* [Work order]
With the pictures removed, write out the data below exactly.

(Beginning of Records provided)

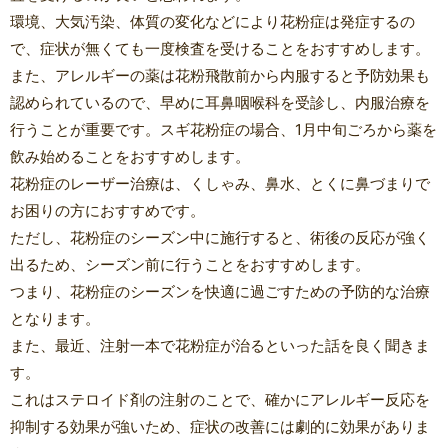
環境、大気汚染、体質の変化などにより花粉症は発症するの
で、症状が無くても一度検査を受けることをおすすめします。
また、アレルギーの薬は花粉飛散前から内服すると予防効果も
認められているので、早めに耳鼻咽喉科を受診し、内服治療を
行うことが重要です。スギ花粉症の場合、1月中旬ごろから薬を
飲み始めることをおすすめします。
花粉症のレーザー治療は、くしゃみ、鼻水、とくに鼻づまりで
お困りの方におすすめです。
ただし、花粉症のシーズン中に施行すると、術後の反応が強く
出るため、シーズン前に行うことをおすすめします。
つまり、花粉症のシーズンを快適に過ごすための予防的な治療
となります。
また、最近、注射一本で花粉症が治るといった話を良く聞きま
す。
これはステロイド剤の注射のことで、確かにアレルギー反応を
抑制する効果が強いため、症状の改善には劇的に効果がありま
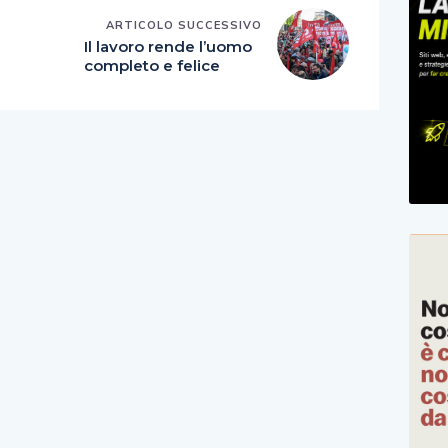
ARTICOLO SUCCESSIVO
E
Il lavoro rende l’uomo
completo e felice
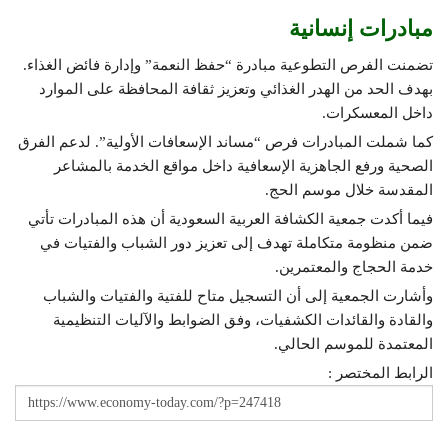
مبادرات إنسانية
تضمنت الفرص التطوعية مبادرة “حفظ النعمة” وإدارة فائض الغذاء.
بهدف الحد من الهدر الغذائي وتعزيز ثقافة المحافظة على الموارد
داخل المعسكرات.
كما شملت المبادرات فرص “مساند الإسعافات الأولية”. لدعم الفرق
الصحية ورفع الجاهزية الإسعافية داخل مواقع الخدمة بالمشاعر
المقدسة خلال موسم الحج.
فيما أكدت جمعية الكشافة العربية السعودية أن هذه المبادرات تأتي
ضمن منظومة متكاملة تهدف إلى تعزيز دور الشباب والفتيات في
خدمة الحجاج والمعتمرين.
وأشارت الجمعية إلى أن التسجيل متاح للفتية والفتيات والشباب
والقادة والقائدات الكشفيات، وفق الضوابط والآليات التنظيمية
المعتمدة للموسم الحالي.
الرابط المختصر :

(End of Records provided)

* [Answer to the problem]
環境、大気汚染、体質の変化などにより花粉症は発症するの
で、症状が無くても一度検査を受けることをおすすめします。
また、アレルギーの薬は花粉飛散前から内服すると予防効果も
認められているので、早めに耳鼻咽喉科を受診し、内服治療を
行うことが重要です。スギ花粉症の場合、1月中旬ごろから薬を
飲み始めることをおすすめします。
花粉症のレーザー治療は、くしゃみ、鼻水、とくに鼻づまりで
お困りの方におすすめです。
ただし、花粉症のシーズン中に施行すると、術後の反応が強く
出るため、シーズン前に行うことをおすすめします。
つまり、花粉症のシーズンを快適に過ごすための予防的な治療
となります。
また、最近、注射一本で花粉症が治るといった話を良く聞きま
す。
これはステロイド剤の注射のことで、確かにアレルギー反応を
抑制する効果が強いため、症状の改善には劇的に効果がありま
ARTICOLO SUCCESSIVO
E
Il lavoro rende l’uomo
completo e felice
مبادرات إنسانية
تضمنت الفرص التطوعية مبادرة “حفظ النعمة” وإدارة فائض الغذاء.
بهدف الحد من الهدر الغذائي وتعزيز ثقافة المحافظة على الموارد
داخل المعسكرات.
كما شملت المبادرات فرص “مساند الإسعافات الأولية”. لدعم الفرق
الصحية ورفع الجاهزية الإسعافية داخل مواقع الخدمة بالمشاعر
المقدسة خلال موسم الحج.
فيما أكدت جمعية الكشافة العربية السعودية أن هذه المبادرات تأتي
ضمن منظومة متكاملة تهدف إلى تعزيز دور الشباب والفتيات في
خدمة الحجاج والمعتمرين.
وأشارت الجمعية إلى أن التسجيل متاح للفتية والفتيات والشباب
والقادة والقائدات الكشفيات، وفق الضوابط والآليات التنظيمية
المعتمدة للموسم الحالي.
الرابط المختصر :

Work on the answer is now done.